The chance to work in a real library before beginning the course of study would often clarify the student's ideas about library work, even more than it would clarify the director's ideas about the would-be student. We would have, perhaps, fewer applicants who are not very strong but who "love books."
Sometimes I have wondered whether it would not be well to abandon entrance examinations and require instead a health certificate from a physician, a certificate that six months' satisfactory work had been done in his library from a librarian, and a statement that the applicant had read the English Bible through at least three times (this last for its influence on English prose style!).
(2) Direct criticism.
"Indirect criticism" was perhaps the toughest thing in the advanced cataloging course in my honored Alma Mater, and indirect criticism is one of the most trying things that we teachers of library science have to undergo. Librarians can help us by giving us their criticism of our methods and of our students at first-hand.
We have had more or less direct criticism—we would like more.

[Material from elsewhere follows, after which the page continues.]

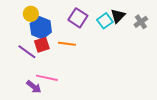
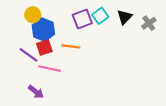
purple square: (78, 18) -> (82, 19), turned 36
cyan square: (105, 21) -> (100, 16), moved
pink line: (47, 78) -> (50, 69), moved

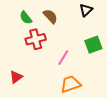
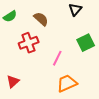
green semicircle: (26, 18) -> (10, 16), moved, turned -80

We have been told (a) That our graduates are not so valuable to certain libraries as their own apprentices. Of course they are not, at first, but they should be more valuable later. (b) That they are wedded to library school methods. I believe there is less justice in this criticism than there was some years ago. (c) That our schools are not "laid out and conducted in accordance with recommendations from experts in pedagogy." We plead guilty. (d) That the schools "almost inevitably tend to exalt technique and routine." I do not think that we mean to do this. We know that culture and gumption are more important than any amount of knowledge of technique and routine, but we expect our students to finish their cultural studies (so far as such studies can be finished) before coming to us, and we can not teach gumption. It is heaven-born. We exist largely for the purpose of teaching technique and routine but never for one moment do we mean to exalt them over the weightier matters of the law.

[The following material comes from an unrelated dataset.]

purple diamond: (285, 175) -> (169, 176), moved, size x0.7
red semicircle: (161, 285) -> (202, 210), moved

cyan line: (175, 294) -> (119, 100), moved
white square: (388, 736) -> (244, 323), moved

I have gone a little out of the way to answer these few direct criticisms. Some of us have profited by them. Give us more.
We would like direct rather than indirect criticism of our graduates. Unfavorable comments on training in general, or on the training of a particular school, do not take the place of direct criticism of individuals. Librarians would be doing a kindness by writing to the school from which they had a trained assistant who was lacking in ways that reflected on her training and stating plainly what the defects were, so that the school might profit by the knowledge.
Then, too, librarians would often save themselves trouble by co-operating with the schools to the extent of writing for the record of a graduate whom they think of engaging. Many do this, but not all. A librarian or trustee may select an assistant at a conference on account of her good looks and pleasant manners, and when he finds out (it is usually a "he" who makes this error of judgment) that she is not all his fancy painted her, he blames the school that trained her. The school could have told him perhaps, if asked, wherein she was lacking.
(3) A living wage. This is the most important of the three points in which we wish for co-operation. It is getting to be a serious question as to whether women of ability can afford to go into library work. We do not expect luxuries, but to do good work we must keep fit. We need rooms that admit plenty of fresh air and we need nourishing food. We are obliged to dress fairly well. We ought to go to library meetings, and trustees do not usually pay the way of the assistants with the smaller salaries. Recreation is a necessity if we are to keep sane. But how can we afford to travel, or even to see a play or to buy a book, on the salaries many of us get?